Yes, the most stringent restrictions only apply to asynchronous signals.  Synchronous signals, such as SIGFPE due to integer division by zero, SIGBUS due to access to the truncated part of a file mapping, or SIGSEGV due to a null pointer dereference are delivered synchronously to the thread in question.  The same can be true for signals sent explicitly.  In these cases, we must support calling siglongjmp from a signal handler because it is an idiom which is often employed by non-C language runtimes.
Comment 7 Florian Weimer 2017-11-11 12:09:56 UTC
(In reply to Dave Hansen from comment #4)
> Back to PK... The manpage
> (http://man7.org/linux/man-pages/man7/pkeys.7.html) could use some
> additional clarity here, but it does mention the signal behavior, and also
> says:
> 
>     The rights of any interrupted context are
>     restored when the signal handler returns.
> 
> We could clarify that we truly mean sys_sigreturn() and that other
> mechanisms don't count as "returning".
> 
> The kernel _could_ detect when someone unblocks signals from inside a signal
> handler, but without doing a sys_sigreturn().  We could theoretically take
> some action there.  Does that do us any good?

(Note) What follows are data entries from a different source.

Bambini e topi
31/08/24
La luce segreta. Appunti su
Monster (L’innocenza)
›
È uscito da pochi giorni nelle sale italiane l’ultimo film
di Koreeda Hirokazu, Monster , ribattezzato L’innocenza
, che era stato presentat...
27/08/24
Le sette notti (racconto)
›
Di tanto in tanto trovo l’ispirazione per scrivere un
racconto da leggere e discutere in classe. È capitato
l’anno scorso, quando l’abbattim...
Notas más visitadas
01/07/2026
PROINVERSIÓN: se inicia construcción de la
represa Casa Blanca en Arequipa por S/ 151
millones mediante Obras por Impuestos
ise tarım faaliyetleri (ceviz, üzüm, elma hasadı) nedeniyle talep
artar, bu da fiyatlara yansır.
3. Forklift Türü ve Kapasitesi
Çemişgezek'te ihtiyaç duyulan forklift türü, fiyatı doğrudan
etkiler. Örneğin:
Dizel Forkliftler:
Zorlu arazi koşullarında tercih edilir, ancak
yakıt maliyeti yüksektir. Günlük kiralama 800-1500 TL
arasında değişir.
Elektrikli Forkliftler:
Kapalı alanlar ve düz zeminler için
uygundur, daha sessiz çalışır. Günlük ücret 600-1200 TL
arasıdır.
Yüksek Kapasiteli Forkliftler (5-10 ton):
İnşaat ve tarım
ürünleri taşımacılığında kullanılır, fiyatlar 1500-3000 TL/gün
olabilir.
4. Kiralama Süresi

Maybe we are approaching this from the wrong angle.  The main problem I see are pages which are read in many places, but are read-only most of the time.  Here, the delivery of a signal and a return through siglongjmp would revoke read access as well (with the kernel defaults).  If we could tell the kernel at pkey_alloc time that the access rights specified are the initial access rights for signal handlers (overriding the system default), then the issue would quite benign because the signal handle restores the access rights to their current values, which is essentially a NOP.  Only for regions which enhance their privileges using a temporary PKRU update, this would make a difference, but they would also have to have a sigsetjmp landing site, so they are obviously aware of the complexities.

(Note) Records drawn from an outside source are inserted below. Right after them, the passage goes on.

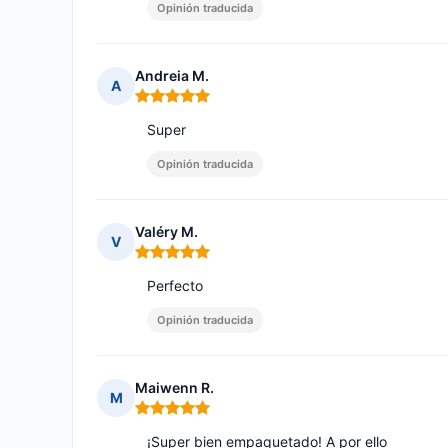
Opinión traducida
Andreia M.
A
Nota: 5 de 5
Super
Opinión traducida
Valéry M.
V
Nota: 5 de 5
Perfecto
Opinión traducida
Maiwenn R.
M
Nota: 5 de 5
¡Super bien empaquetado! A por ello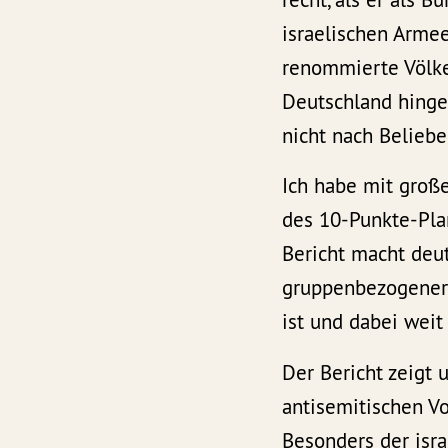
israelischen Arme
renommierte Völker
Deutschland hingew
nicht nach Beliebe
Ich habe mit groß
des 10-Punkte-Pla
Bericht macht deu
gruppenbezogener 
ist und dabei weit
Der Bericht zeigt 
antisemitischen Vo
Besonders der isra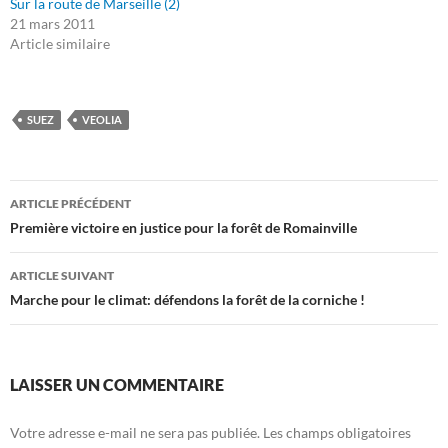
Sur la route de Marseille (2)
21 mars 2011
Article similaire
SUEZ
VEOLIA
Navigation
ARTICLE PRÉCÉDENT
des
Première victoire en justice pour la forêt de Romainville
articles
ARTICLE SUIVANT
Marche pour le climat: défendons la forêt de la corniche !
LAISSER UN COMMENTAIRE
Votre adresse e-mail ne sera pas publiée.
Les champs obligatoires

For the larger problem, maybe we should add interface which merge the jmpbuf context with the signal handler context before returning to the sigsetjmp site.  This will at least help new programs.

But I think for MPK, the pkey_alloc flag would be sufficient for glibc's own needs.
Comment 8 Andreas Schwab 2017-11-11 12:19:46 UTC
It's not a matter of async vs sync signals, only the property of the interrupted function matters:

"Although longjmp() is an async-signal-safe function, if it is invoked from a signal handler which interrupted a non-async-signal-safe function or equivalent (such as the processing equivalent to exit() performed after a return from the initial call to main()), the behavior of any subsequent call to a non-async-signal-safe function or equivalent is undefined."

Thus a handler for a synchronously-generated signal that interrupted a non-async-signal-safe function has the same restrictions.